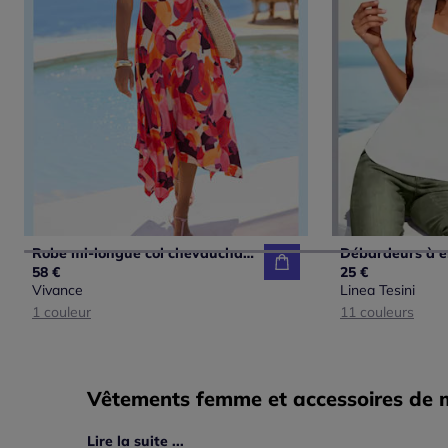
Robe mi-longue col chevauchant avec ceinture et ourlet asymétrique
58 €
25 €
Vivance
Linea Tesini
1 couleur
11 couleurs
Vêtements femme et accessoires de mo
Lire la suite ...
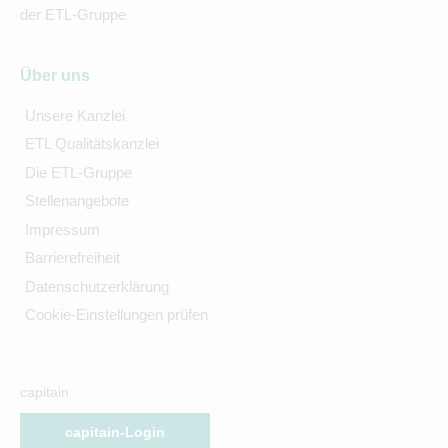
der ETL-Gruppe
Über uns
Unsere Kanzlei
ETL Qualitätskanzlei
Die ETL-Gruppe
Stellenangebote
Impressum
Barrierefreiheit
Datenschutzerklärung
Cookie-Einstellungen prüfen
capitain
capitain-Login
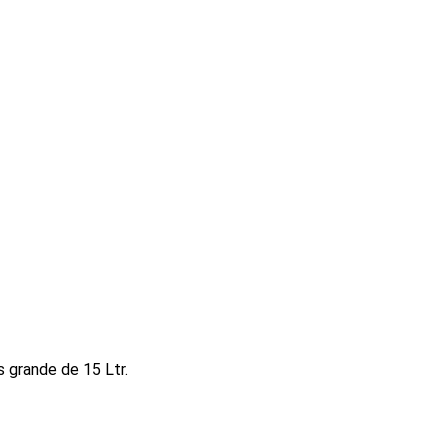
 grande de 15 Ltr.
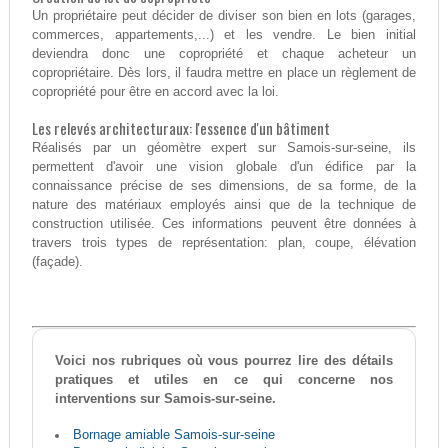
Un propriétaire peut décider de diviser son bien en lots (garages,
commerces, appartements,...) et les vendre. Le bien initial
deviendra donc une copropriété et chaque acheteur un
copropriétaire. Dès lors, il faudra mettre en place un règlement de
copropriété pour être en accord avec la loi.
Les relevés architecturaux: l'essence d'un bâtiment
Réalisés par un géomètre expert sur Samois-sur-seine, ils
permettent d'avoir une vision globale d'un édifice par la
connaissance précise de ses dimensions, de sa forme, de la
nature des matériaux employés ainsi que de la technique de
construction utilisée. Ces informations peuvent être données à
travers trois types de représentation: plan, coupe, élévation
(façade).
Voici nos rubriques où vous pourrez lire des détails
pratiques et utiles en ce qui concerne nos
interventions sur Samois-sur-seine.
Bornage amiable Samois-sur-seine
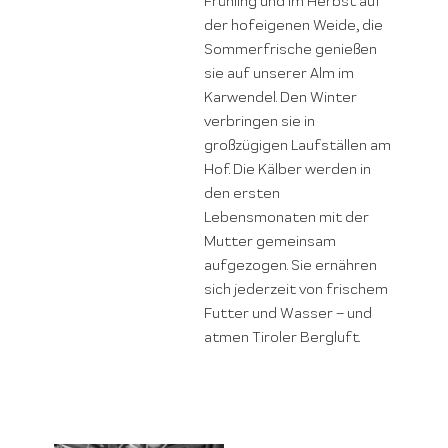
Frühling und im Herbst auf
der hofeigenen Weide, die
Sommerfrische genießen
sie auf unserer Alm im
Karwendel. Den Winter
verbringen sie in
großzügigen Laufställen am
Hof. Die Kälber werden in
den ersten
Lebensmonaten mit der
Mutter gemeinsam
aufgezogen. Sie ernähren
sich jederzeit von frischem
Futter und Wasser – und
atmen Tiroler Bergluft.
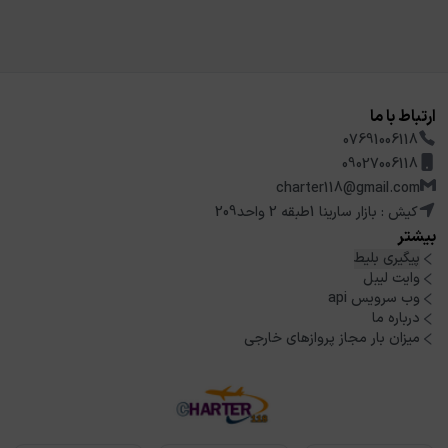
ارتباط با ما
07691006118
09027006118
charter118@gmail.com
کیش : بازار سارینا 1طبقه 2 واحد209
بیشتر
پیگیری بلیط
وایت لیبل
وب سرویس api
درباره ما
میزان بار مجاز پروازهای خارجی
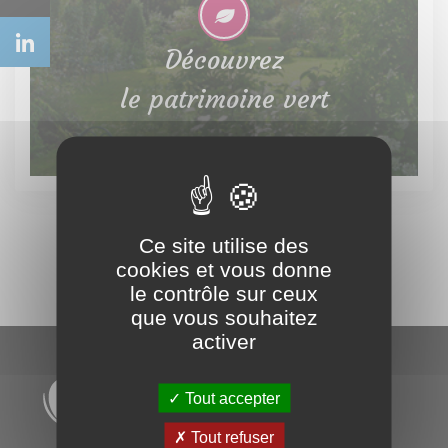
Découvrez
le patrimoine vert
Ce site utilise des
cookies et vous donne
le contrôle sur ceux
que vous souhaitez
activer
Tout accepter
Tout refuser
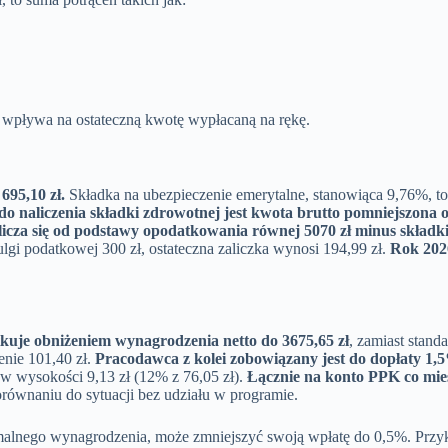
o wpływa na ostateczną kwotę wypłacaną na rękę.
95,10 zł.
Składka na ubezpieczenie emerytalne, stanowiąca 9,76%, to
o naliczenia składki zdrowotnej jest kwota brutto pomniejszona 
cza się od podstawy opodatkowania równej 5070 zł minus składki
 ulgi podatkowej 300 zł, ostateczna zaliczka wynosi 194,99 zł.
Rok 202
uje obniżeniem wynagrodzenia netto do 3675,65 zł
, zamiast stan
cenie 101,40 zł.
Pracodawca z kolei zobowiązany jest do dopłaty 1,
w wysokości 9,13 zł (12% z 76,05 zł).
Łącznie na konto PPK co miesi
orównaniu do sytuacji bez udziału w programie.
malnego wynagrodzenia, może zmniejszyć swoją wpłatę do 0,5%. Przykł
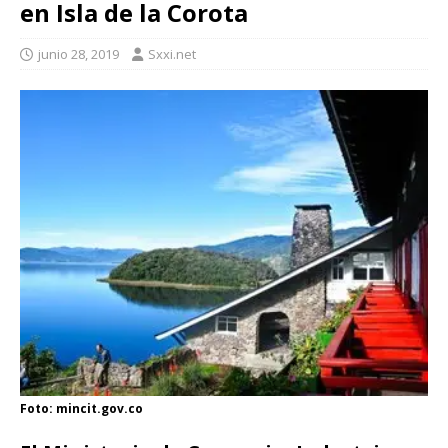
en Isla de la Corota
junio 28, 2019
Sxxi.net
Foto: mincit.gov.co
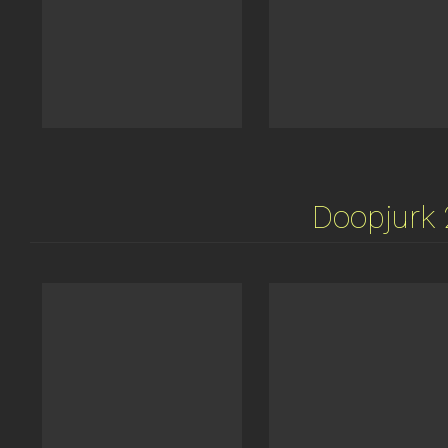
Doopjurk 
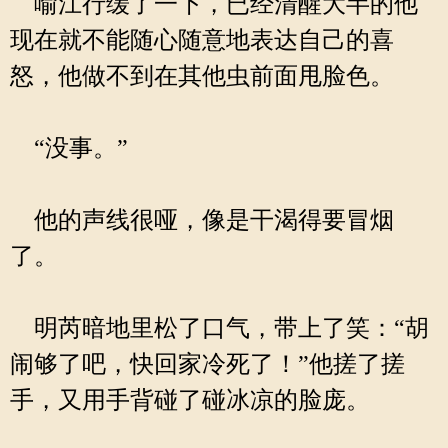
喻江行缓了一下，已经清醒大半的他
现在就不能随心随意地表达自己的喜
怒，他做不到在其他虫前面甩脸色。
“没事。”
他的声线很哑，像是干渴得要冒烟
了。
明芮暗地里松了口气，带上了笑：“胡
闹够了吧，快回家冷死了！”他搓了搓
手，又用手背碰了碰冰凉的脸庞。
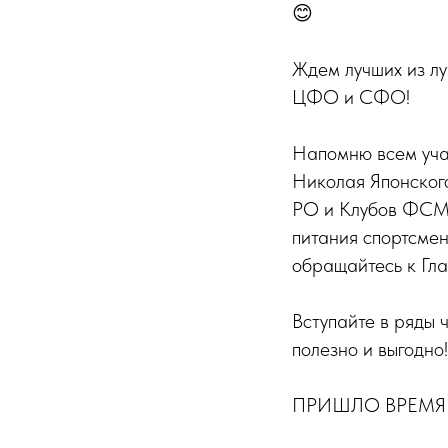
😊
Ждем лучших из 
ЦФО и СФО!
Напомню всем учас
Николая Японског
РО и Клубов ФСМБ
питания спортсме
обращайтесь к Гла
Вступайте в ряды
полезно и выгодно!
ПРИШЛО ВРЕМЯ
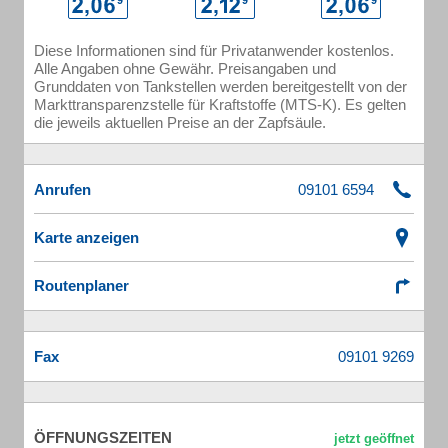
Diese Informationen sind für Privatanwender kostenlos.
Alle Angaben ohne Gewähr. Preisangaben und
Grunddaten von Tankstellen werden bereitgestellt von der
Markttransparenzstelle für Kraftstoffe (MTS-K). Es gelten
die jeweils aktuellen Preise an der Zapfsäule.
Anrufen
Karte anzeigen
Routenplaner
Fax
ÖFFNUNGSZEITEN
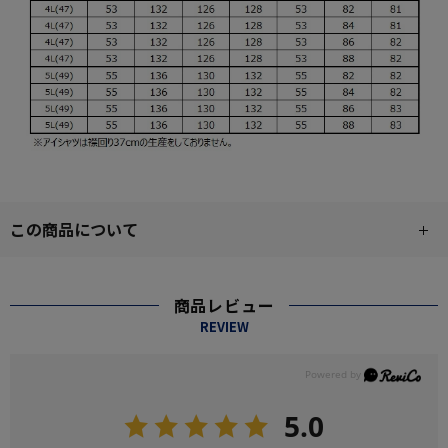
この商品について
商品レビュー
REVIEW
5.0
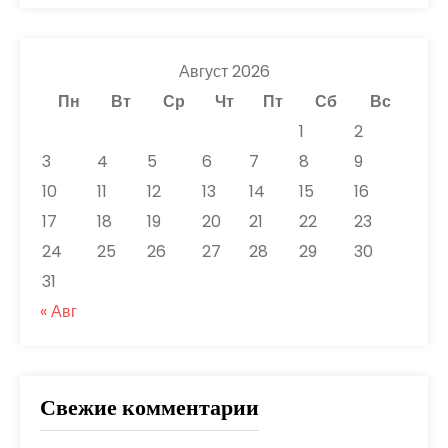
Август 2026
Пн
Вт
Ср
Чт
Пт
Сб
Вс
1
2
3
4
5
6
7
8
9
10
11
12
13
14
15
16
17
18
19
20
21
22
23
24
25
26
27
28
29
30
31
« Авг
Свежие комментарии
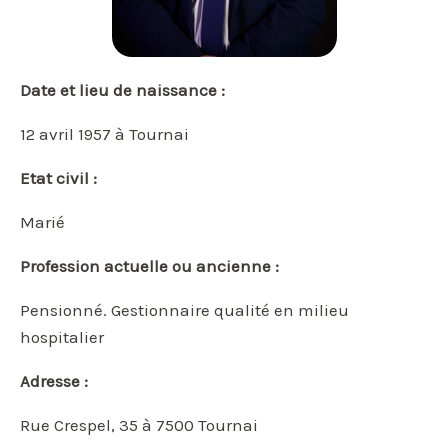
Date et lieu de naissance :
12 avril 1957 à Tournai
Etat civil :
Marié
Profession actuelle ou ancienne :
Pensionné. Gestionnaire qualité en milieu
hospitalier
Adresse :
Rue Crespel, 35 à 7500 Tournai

☆ ☆ ☆ ☆

#### The problem:
Return exactly the lines above, from the one with "کیش : بازار سارینا 1طبقه 2 واحد209" up to and including the one with "o wpływa na", and include no pictures.

#### Answer for the task:
کیش : بازار سارینا 1طبقه 2 واحد209
بیشتر
پیگیری بلیط
وایت لیبل
وب سرویس api
درباره ما
میزان بار مجاز پروازهای خارجی
Découvrez
le patrimoine vert
Ce site utilise des
cookies et vous donne
le contrôle sur ceux
que vous souhaitez
activer
Tout accepter
Tout refuser
o wpływa na ostateczną kwotę wypłacaną na rękę.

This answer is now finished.